"Pio, Pio! Pio, Pio!". Włoski komentator odleciał po golach Polaka

Ola Gersz
Niesamowity występ Krzysztofa Piątka w meczu Milanu z Napoli ucieszył zarówno Polaków, jak i fanów zespołu z Mediolanu. Do tego stopnia, że włoski dziennikarz Tiziano Crudeli w studiu krzyczał i skakał. Słowem – wpadł w szał.
Gole Piątka bardzo ucieszyły włoskiego komentatora Fot.
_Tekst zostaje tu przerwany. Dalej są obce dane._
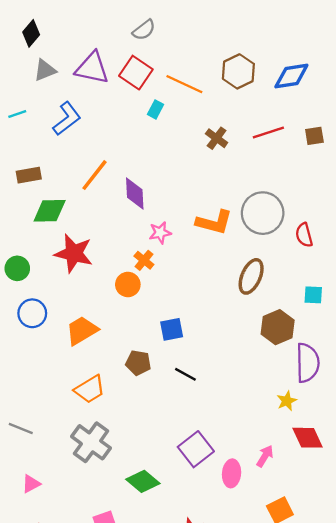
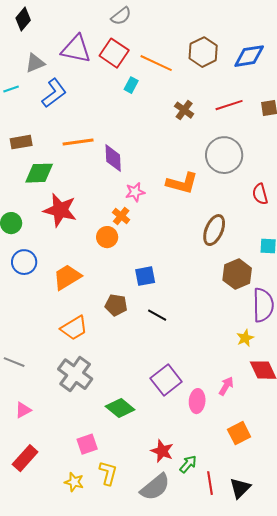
gray triangle: (45, 70) -> (35, 63), moved
orange line: (94, 175) -> (78, 142), turned 44
gray circle: (263, 213) -> (224, 155), moved

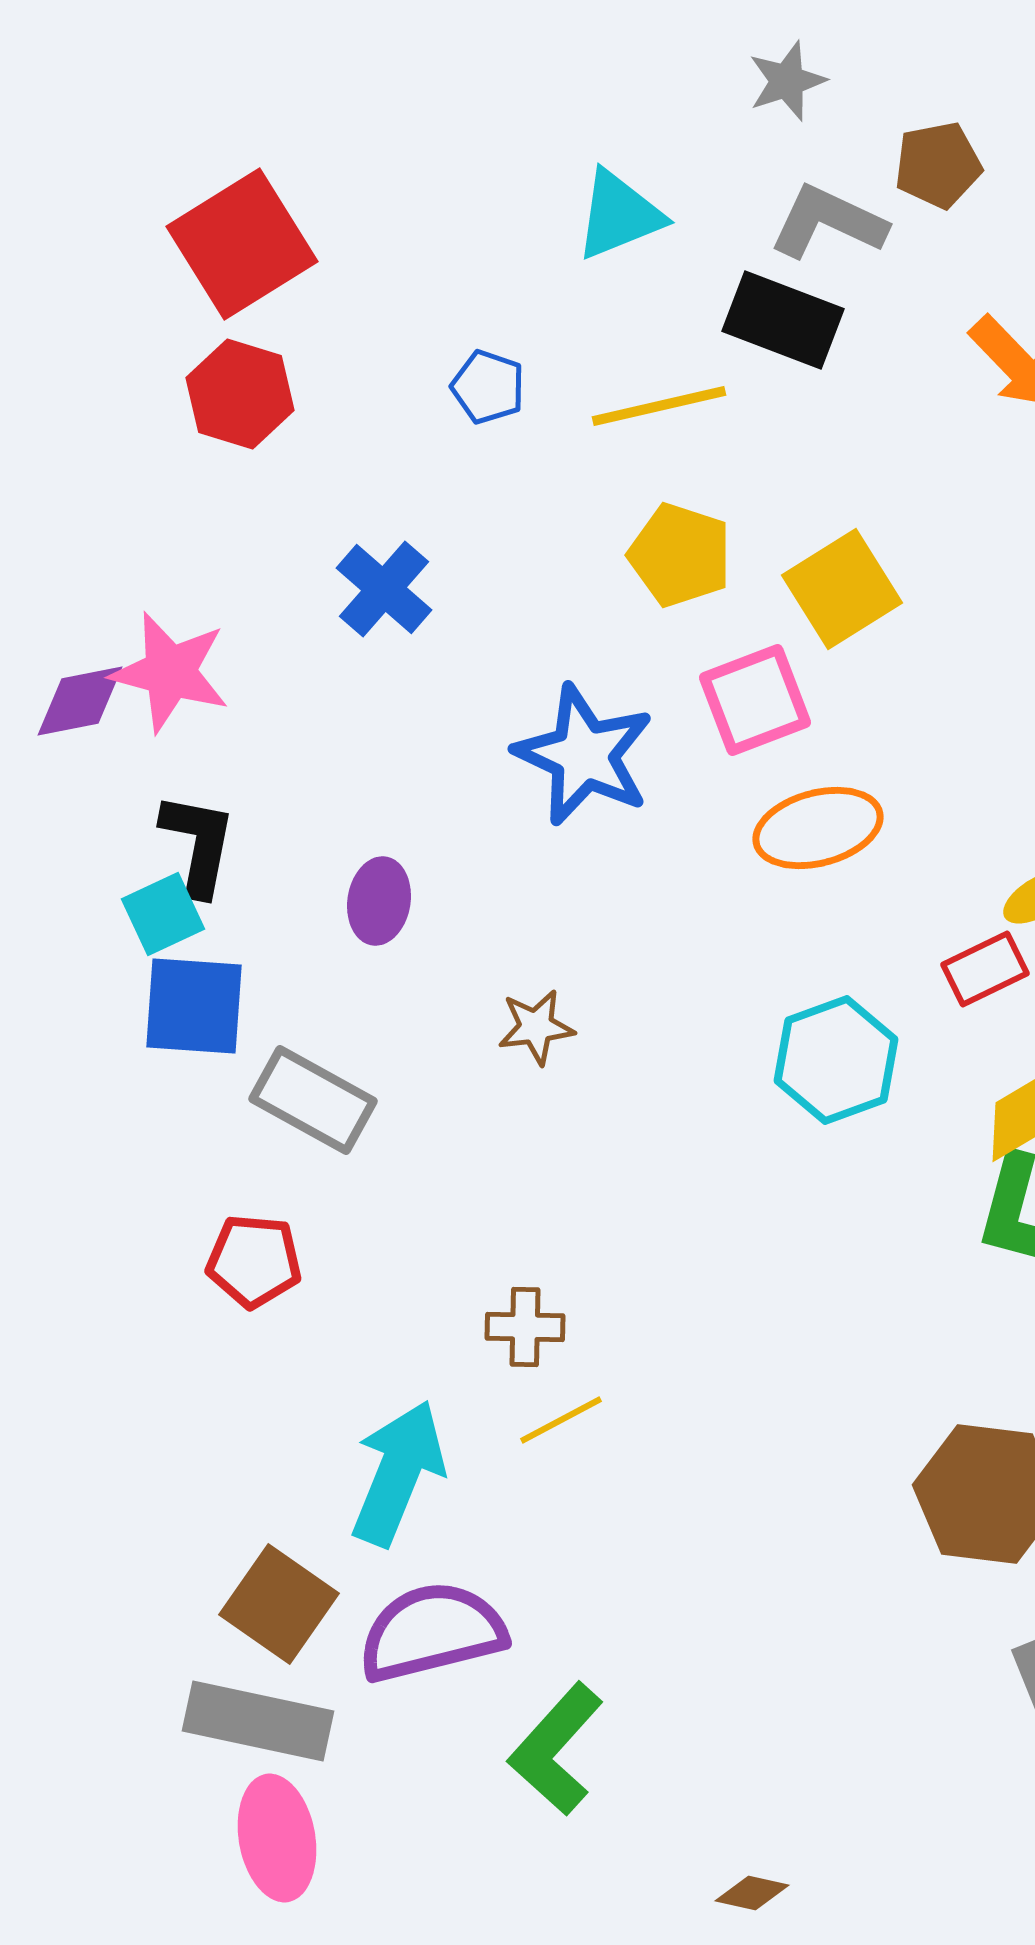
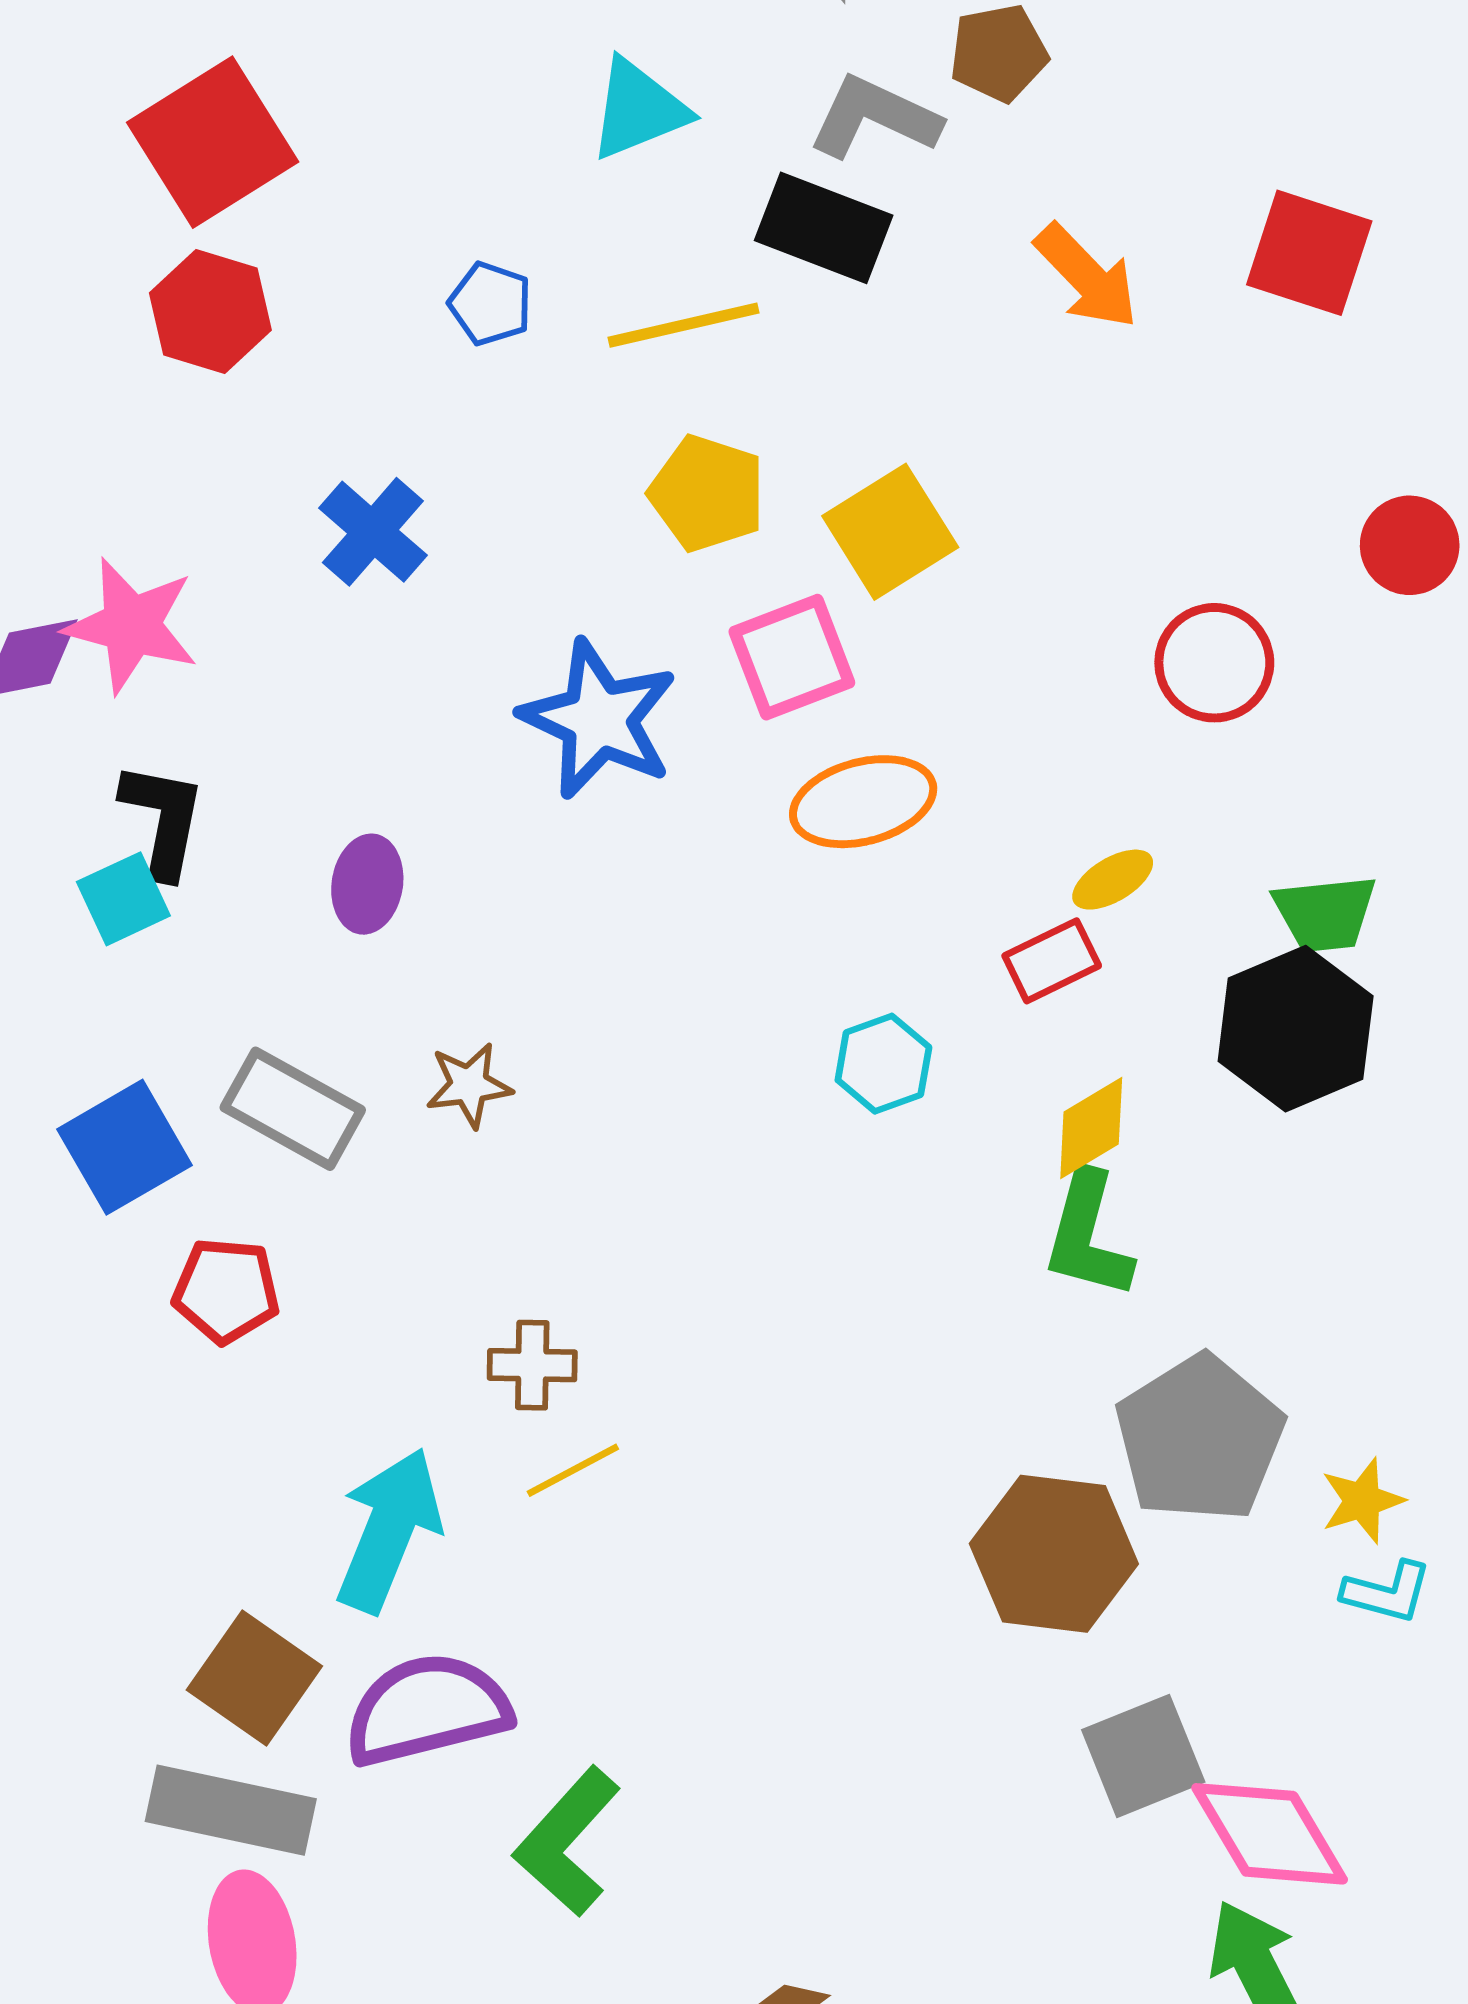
blue square: (194, 1006) -> (125, 1147), moved, turned -34
brown star: (536, 1027) -> (469, 1085), moved
cyan hexagon: (836, 1060) -> (883, 1064), size x0.7

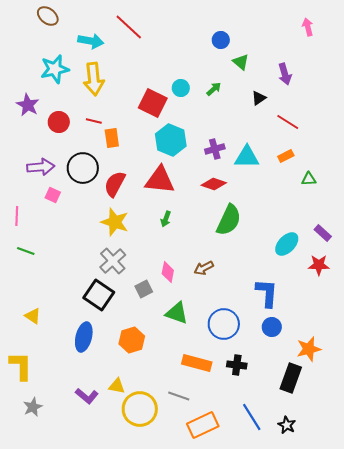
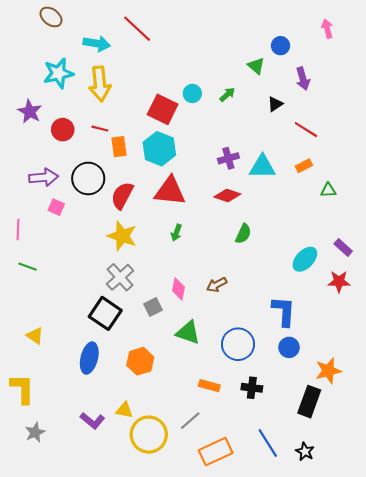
blue circle: (221, 40) -> (280, 46), moved
cyan hexagon: (171, 140) -> (159, 149), moved
green semicircle: (229, 220) -> (243, 234), size x0.6
orange rectangle: (197, 363) -> (209, 386), size x0.7
gray line: (179, 396) -> (190, 421), turned -60

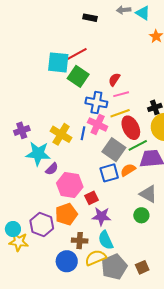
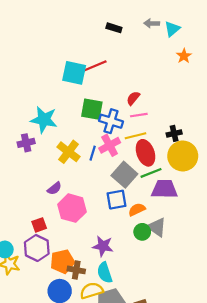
cyan triangle: (143, 13) -> (172, 29), turned 42
green square: (78, 76) -> (92, 109), moved, turned -30
pink cross: (98, 124) -> (110, 145), turned 30
cyan star: (38, 154) -> (44, 120), moved
orange semicircle: (128, 170) -> (137, 210), moved
red square: (91, 198) -> (39, 225), moved
orange pentagon: (66, 214) -> (62, 261), moved
green circle: (141, 215) -> (142, 232), moved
Kadr z Twittera / TeamMilanAC ‏
Ledwo Krzysztof Piątek przeszedł do AC Milan, a już zrobił furorę. We wtorek drużyna z Mediolanu pokonała SSC Napoli 2:0 w ćwierćfinale o Puchar Włoch. Oba gole to dzieło Polaka.

Nic dziwnego, że wtorkowy mecz był niezwykle emocjonujący – szczególnie dla fanów Milanu. A do tych należy Tiziano Crudeli – niezwykle popularny we Włoszech dziennikarz i komentarz sportowy.

Gole Piątka tak bardzo ucieszyły Crudelego, który był gościem w telewizyjnym studio sportowym, że komentator... wpadł w szał. Dziennikarz wyskoczył z miejsca, zaczął wymachiwać rękami i głośno krzyczeć z radości. "Pio, Pio!, Pio, Pio!, Pio, Pio!, Pio, Pio! Pio, Pio" – wrzeszczał szczęśliwy Crudeli. Co chwila powtarzał też nazwisko "Piątek" i triumfalnie podskakiwał do kolegów w studio. To właśnie z powodu takich emocji i reakcji uwielbiamy sport.